= Arend Friedrich Wiegmann =

German pharmacist and botanist

Arend Joachim Friedrich Wiegmann (30 March 1770 – 12 March 1853) was a German pharmacist and botanist born in Hadersleben, Duchy of Schleswig. He was the father of zoologist Arend Friedrich August Wiegmann (1802-1841).

Originally an apprentice pharmacist to his uncle in Braunschweig, he spent the following years working in several pharmacies in Germany and Switzerland. Following the death of his uncle in 1796, he inherited the Braunschweig pharmacy, serving as its manager until 1820. In 1821 he became a lecturer of natural sciences at the Collegium Carolinum in Braunschweig, later receiving the title of professor (1832).

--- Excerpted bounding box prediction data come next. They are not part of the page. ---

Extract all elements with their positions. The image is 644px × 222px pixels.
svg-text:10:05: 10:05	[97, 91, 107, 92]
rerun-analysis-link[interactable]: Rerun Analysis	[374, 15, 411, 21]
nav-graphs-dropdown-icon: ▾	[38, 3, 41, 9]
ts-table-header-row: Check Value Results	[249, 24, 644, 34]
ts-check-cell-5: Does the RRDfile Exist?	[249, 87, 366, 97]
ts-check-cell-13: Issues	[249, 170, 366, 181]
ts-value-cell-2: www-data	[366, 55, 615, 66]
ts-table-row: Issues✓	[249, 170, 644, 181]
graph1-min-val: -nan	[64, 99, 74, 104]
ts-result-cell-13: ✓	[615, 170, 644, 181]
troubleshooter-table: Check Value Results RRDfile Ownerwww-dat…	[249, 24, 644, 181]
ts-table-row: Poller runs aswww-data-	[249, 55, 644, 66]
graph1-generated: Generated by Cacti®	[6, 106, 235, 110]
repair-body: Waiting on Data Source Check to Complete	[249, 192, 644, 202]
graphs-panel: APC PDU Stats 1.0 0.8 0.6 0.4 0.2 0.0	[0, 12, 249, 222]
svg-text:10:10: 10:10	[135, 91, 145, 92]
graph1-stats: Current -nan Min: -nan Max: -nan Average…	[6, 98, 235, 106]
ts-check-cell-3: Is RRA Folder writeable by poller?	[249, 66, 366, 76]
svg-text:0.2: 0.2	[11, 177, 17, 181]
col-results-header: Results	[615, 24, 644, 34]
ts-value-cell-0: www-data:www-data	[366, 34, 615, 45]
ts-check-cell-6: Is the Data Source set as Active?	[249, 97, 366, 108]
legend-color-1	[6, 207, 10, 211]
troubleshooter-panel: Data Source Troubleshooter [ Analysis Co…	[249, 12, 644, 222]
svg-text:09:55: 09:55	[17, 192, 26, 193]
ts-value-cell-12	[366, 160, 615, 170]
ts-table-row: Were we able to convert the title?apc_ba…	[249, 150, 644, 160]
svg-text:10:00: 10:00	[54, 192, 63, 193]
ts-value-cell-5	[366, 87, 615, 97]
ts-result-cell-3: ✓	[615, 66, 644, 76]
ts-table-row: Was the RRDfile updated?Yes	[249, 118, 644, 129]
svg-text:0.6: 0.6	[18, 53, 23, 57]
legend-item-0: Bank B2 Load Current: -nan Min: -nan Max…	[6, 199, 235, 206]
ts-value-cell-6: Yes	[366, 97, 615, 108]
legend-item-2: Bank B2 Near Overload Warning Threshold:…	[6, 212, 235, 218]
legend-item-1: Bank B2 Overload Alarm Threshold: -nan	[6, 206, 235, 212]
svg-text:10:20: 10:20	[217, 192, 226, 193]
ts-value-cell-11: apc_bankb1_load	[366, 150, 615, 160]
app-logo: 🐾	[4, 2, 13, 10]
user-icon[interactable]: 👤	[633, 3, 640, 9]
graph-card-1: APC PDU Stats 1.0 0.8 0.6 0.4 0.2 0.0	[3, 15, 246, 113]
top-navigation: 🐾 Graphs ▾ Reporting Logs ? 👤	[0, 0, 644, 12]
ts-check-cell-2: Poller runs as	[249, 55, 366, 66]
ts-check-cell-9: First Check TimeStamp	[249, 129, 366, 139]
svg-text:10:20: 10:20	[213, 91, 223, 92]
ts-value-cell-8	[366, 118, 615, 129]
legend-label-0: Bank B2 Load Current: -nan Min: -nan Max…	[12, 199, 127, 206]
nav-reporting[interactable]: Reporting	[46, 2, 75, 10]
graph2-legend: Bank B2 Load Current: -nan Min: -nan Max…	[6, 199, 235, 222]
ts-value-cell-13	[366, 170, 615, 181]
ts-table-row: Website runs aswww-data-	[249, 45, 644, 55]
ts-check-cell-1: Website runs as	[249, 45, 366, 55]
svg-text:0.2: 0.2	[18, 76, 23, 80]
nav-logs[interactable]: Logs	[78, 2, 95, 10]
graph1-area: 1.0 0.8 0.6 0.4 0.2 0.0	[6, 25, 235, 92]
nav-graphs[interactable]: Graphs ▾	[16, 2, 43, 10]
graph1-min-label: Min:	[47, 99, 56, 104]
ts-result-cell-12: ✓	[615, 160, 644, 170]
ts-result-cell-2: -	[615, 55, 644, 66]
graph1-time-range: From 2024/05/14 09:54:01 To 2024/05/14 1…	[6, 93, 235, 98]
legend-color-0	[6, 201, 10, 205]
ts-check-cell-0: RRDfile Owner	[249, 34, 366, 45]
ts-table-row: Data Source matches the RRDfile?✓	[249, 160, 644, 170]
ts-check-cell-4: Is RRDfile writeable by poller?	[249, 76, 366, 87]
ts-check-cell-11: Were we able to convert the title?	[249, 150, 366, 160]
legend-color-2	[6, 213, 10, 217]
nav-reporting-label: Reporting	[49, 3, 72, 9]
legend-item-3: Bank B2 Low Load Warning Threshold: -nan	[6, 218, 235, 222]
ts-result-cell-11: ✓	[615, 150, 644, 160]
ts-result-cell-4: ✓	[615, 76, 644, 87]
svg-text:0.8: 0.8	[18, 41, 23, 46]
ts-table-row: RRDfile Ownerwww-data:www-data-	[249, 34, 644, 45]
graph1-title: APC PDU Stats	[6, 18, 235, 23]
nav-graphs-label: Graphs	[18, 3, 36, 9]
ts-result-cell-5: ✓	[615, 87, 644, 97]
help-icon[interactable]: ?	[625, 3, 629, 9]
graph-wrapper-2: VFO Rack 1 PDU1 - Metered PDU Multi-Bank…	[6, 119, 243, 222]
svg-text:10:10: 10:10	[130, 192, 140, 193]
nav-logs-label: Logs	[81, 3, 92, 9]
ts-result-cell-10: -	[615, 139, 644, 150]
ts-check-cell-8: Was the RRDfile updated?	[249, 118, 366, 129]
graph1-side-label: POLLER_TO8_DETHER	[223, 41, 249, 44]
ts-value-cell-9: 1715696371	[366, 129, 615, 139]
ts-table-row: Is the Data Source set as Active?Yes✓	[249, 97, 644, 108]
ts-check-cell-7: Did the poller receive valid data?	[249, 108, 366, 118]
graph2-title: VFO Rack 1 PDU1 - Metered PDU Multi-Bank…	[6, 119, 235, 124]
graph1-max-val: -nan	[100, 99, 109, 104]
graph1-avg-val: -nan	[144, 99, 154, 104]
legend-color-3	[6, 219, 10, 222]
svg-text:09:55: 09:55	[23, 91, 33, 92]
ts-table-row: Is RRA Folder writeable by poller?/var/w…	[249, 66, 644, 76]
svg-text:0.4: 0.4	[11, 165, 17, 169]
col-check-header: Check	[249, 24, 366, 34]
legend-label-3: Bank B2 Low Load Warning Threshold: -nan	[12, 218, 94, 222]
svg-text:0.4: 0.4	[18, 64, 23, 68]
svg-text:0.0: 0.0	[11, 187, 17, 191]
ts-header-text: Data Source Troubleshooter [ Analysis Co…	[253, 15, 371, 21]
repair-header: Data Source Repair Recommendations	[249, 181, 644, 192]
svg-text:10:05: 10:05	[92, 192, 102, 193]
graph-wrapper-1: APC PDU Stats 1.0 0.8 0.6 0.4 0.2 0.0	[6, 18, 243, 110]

In 1839 he published a manual on phytopathology called Die Krankheiten und krankhaften Missbildungen der Gewachse. He was the author of a treatise involving the origins, formation and nature of peat, titled Über die Entstehung, Bildung und das Wesen des Torfes. In 1842 he and L. Polstorff wrote on plant constituents that are not organic: Ũber die anorganischen Bestandteiele der Pflanzen.

In 1832, Franz Julius Ferdinand Meyen named the plant genus Wiegmannia in his son's honor.